Suivi médical multidisciplinaire
L’équipe de soins spécialisée
Vivre sans pancréas implique un suivi médical coordonné où chaque spécialiste joue un rôle complémentaire. Au cœur de ce dispositif, l’endocrinologue assure généralement la supervision de l’équilibre glycémique et l’ajustement des protocoles insuliniques.
Le diététicien ou nutritionniste intervient régulièrement pour adapter les recommandations alimentaires en fonction de l’évolution des besoins et des difficultés rencontrées. Son expertise est particulièrement précieuse lors des changements d’activité ou de traitement.
Le soutien psychologique, qu’il soit formalisé par un professionnel ou relayé par des associations de patients, est un élément fondamental mais parfois négligé du parcours de soins. Il permet d’aborder les phases de découragement, fréquentes dans la gestion d’une maladie chronique aussi exigeante.
Calendrier de surveillance recommandé
Un suivi structuré s’impose pour prévenir les complications et optimiser la qualité de vie.

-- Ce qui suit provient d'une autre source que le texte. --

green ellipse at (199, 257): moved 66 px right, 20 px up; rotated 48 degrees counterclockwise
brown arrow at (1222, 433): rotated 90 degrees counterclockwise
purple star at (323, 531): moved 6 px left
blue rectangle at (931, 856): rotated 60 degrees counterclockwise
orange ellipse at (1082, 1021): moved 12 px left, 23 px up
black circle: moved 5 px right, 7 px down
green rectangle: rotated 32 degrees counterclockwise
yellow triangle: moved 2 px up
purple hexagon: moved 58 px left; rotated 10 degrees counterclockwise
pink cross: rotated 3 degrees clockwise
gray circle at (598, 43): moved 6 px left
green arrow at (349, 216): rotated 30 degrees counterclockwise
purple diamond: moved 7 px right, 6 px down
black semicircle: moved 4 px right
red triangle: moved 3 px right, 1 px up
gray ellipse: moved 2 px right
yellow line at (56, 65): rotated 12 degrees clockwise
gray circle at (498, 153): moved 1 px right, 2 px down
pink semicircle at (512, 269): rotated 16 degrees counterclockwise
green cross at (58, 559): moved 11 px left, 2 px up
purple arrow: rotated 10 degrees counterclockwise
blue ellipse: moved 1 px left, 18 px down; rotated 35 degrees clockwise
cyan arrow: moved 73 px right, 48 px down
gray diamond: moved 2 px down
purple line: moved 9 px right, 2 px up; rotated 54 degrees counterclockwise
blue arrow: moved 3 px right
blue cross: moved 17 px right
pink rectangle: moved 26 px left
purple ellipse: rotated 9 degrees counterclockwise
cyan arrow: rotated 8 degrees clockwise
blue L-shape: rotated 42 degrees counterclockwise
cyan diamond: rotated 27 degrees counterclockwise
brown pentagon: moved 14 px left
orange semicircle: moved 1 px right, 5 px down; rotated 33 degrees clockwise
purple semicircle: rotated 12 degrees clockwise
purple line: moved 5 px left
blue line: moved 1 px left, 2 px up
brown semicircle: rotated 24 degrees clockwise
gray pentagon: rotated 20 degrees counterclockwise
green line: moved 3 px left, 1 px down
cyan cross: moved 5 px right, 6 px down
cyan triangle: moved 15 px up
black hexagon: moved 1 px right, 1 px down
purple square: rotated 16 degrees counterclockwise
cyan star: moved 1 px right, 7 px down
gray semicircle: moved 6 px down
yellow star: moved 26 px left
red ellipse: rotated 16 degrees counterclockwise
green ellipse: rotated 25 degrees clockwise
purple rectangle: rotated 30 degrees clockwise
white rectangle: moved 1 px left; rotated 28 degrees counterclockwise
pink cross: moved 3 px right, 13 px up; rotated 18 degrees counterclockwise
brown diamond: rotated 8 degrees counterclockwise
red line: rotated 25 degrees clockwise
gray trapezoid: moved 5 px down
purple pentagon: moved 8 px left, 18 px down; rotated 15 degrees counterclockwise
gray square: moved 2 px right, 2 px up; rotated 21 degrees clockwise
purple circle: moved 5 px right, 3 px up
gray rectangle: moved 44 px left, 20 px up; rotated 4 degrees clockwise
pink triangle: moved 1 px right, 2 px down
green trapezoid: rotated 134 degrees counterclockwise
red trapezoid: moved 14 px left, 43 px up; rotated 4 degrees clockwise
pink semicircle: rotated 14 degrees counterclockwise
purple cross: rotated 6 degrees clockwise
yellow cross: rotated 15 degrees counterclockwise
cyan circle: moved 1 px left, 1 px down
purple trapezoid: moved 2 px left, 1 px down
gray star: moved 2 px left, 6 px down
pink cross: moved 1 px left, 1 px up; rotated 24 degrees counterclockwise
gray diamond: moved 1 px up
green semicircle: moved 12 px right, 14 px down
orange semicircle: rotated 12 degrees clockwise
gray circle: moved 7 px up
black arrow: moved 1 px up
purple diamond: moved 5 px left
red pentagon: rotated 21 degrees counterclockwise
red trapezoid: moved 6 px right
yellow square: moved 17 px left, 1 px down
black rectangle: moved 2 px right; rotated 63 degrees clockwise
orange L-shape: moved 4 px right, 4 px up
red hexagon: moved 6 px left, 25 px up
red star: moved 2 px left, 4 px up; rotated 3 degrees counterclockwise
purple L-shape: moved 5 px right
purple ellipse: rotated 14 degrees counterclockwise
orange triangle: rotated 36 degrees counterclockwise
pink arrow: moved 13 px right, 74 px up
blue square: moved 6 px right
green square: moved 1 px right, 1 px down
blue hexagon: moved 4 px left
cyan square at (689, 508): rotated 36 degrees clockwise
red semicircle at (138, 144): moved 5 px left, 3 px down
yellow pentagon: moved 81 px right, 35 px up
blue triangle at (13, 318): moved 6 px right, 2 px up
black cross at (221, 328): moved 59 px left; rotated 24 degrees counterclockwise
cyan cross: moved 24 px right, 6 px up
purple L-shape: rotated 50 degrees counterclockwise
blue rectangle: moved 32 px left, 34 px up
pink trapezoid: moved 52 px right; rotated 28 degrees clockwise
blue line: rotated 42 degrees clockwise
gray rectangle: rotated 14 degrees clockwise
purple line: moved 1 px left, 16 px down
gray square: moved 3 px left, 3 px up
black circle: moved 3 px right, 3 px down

Typiquement, le calendrier suivant est proposé :
- Consultations endocrinologiques: tous les 3 mois la première année, puis tous les 4-6 mois
- Bilans biologiques complets: tous les 3-6 mois (glycémie à jeun, HbA1c, fonction rénale, bilan lipidique, dosage des vitamines)
- Évaluations nutritionnelles: tous les 6 mois ou en cas de perte de poids
Certains symptômes justifient une consultation urgente : hypoglycémies sévères répétées, signes infectieux, déshydratation, douleurs abdominales inhabituelles ou modification brutale du transit intestinal.
Peut on vivre sans pancréas : La conclusion
Vivre sans pancréas bouleverse profondément les habitudes de vie. La gestion simultanée d’un diabète complexe et d’une insuffisance pancréatique exocrine impose une vigilance constante et une discipline rigoureuse.
Pourtant, les progrès thérapeutiques des dernières décennies ont amélioré le pronostic et la qualité de vie des patients concernés. Les technologies avancées comme les pompes à insuline connectées, les systèmes de surveillance continue du glucose et les enzymes digestives hautement purifiées permettent aujourd’hui une adaptation réussie pour la grande majorité des personnes.
Le soutien psychologique et l’accompagnement par une équipe médicale spécialisée jouent un rôle déterminant dans cette réadaptation. Au-delà des aspects purement techniques, c’est souvent la qualité de cette relation thérapeutique qui fait la différence dans le parcours du patient.